I am working with caret
function train()
in order to develop a support vector machine model. My dataset Matrix
has a considerable number of rows 255099
and few columns/variables (8
including response/target variable). Target variable has 10
groups and is a factor. My issue is about the speed to train the model. My dataset Matrix
is included next, and also the code I used for the model. I have also used parallel
in order to make faster but is not working.
#Libraries
library(rsample)
library(caret)
library(dplyr)
#Original dataframe
set.seed(1854)
Matrix <- data.frame(Var1=rnorm(255099,mean = 20,sd=1),
Var2=rnorm(255099,mean = 30,sd=10),
Var3=rnorm(255099,mean = 15,sd=11),
Var4=rnorm(255099,mean = 50,sd=12),
Var5=rnorm(255099,mean = 100,sd=20),
Var6=rnorm(255099,mean = 180,sd=30),
Var7=rnorm(255099,mean = 200,sd=50),
Target=sample(1:10,255099,prob = c(0.15,0.1,0.1,
0.15,0.1,0.14,
0.10,0.05,0.06,
0.05),replace = T))
#Format target variable
Matrix %>% mutate(Target=as.factor(Target)) -> Matrix
# Create training and test sets
set.seed(1854)
strat <- initial_split(Matrix, prop = 0.7,
strata = 'Target')
traindf <- training(strat)
testdf <- testing(strat)
#SVM model
#Enable parallel computing
cl <- makePSOCKcluster(7)
registerDoParallel(cl)
#SVM radial basis kernel
set.seed(1854) # for reproducibility
svmmod <- caret::train(
Target ~ .,
data = traindf,
method = "svmRadial",
preProcess = c("center", "scale"),
trControl = trainControl(method = "cv", number = 10),
tuneLength = 10
)
#Stop parallel
stopCluster(cl)
Even using parallel
, the train()
process defined in previous code did not finish. My computer with Windows system, intel core i3 and 6GB RAM was not able to finish this training in 3 days. For 3 days the computer was turned on but the model was not trained and I stopped it.

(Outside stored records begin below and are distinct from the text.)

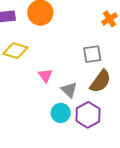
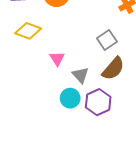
gray square: (92, 54) -> (107, 40), turned -30

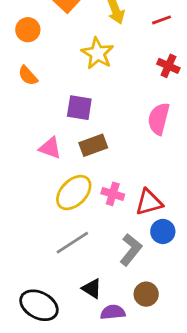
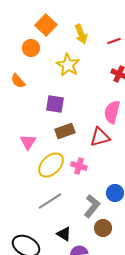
orange circle: (28, 30) -> (31, 48), moved
pink triangle: (50, 148) -> (28, 142), moved, turned 42
red triangle: (149, 202) -> (100, 137), moved
brown circle: (146, 294) -> (103, 228), moved

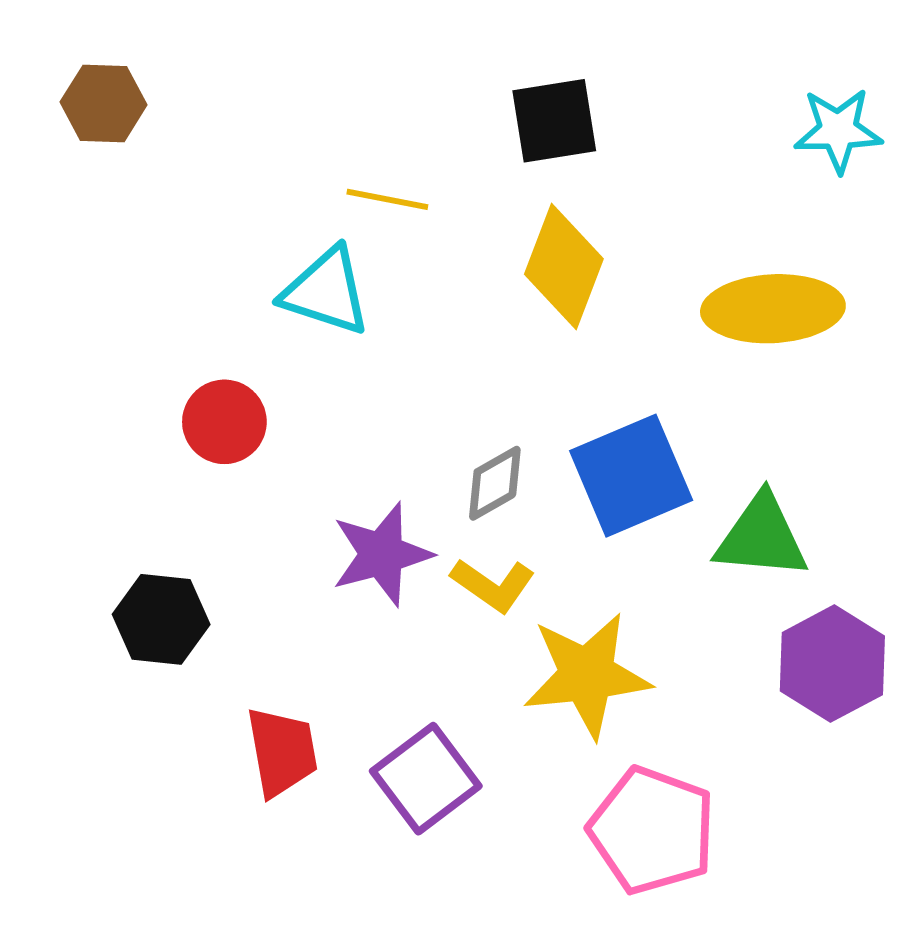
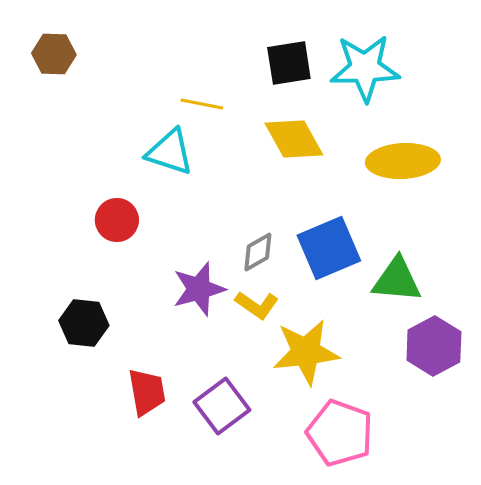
cyan star: (838, 130) -> (365, 68), moved, size x1.5
yellow diamond: (564, 266) -> (294, 139), turned -50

Maybe I am doing something wrong that is making train()
pretty slow. I would like to know if there is any way to boost the training method I defined. Also, I do not know why is taking too much time if there is only 8
variables.
Please, could you help me to solve this issue? I have looked for solutions to this problem without success. Any suggestion on how to improve my training method is welcome. Moreover, some solutions mention that h2o
can be used but I do not know how to set up my SVM
scheme into that architecture.
Many thanks for your help.